Posts Tagged ‘Actor’

OO -> Actors (?)

November 15, 2008

Since the web has been established, networking and concurrency became central in most applications, like parrallelization is going to be with the multicore technology. However, OO seems not to be that well suited for either of both.

Why is OO not good for parrallelization?

Let’s say you have:
a := f()
b := g()
c := a + b
Simply put: how can you know if you can run f() and g() parrallely? You cannot tell directly. You have to know if f() or g(), and all resulting function calls, might at some moment modify a variable that the other uses or modify as well. In the latter case, parrallelization would lead to unpredictability and thus cannot be performed. Moreover, analyzing such dependencies is extremely difficult and breaks the principle of encapsulation.

And is OO good for networked applications?

Yes and no …At first sight it looks like yes but after some time it turns out it is not ideal. One issue is concurrency. When two requests come in at the time, it should be taken care that something being used by one is not modified by someone else at the same time. This leads to hard to investigate bugs and increased complexity due to synchronization. Another issue is that objects are not that well suited to model transactions.

Ok, so what now? Do you have anything better?

Object Orientation, combining data and methods acting upon them, is “today’s paradigm”. Now everything are objects, everyone “thinks” in terms of objects and OOP is “the way to go”. …But we should keep in mind it’s by all means not the sole way!
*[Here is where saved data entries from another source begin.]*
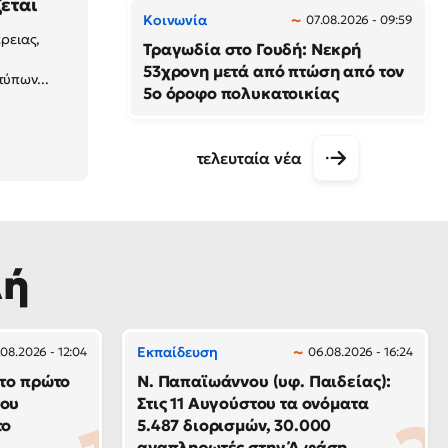
ζεται
Κοινωνία
07.08.2026 - 09:59
έρειας,
Τραγωδία στο Γουδή: Νεκρή
53χρονη μετά από πτώση από τον
ύπων...
5ο όροφο πολυκατοικίας
τελευταία νέα
λή
Εκπαίδευση
08.2026 - 12:04
06.08.2026 - 16:24
 το πρώτο
N. Παπαϊωάννου (υφ. Παιδείας):
του
Στις 11 Αυγούστου τα ονόματα
το
5.487 διορισμών, 30.000
αναπληρωτές στην Ά φάση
And perhaps there are even better ways.

Two of the (compatible) models seeing some resurgence are the ones of functional programming and the actor model. I’ll skip the first one and directly go on speaking a little about the actor model.

What is an actor?

At first sight, both may look similar. However, they have profound differences. Conceptually, objects are just “dead” data with methods. On the opposite, actors are “alive” indepedent processes with transactional memory.

An actor is basically like a server. It receives and sends messages, and can also start/stop other agents. By  “transactional state”, we mean that state is associated to a “conversation”; not to the actor itself, as opposed to objects having a global shared state. As a consequence actors are free of concurrency issues.

So?

So transactions with asynchronous messages are naturally expressed and we have no more concurrency issues!

What can we model with actors?

Everything that follows the client/server architecture: I/O, networking, the X window system… 
In fact, anything interacting with the environment can nicely be modelled with actors, as well as intelligent agents, jobs running in parrallel, etc.

And this is even more natural! Indeed, when reading a file, a DB or whatrever: why sitting there and waiting for the answer? When these are seen as asynchronous requests, computation can go on until the response arrives.

…Sounds nice. Is there anything further?

Yes, this goes wonderfully hand in hand with functional programming. …But more on this later.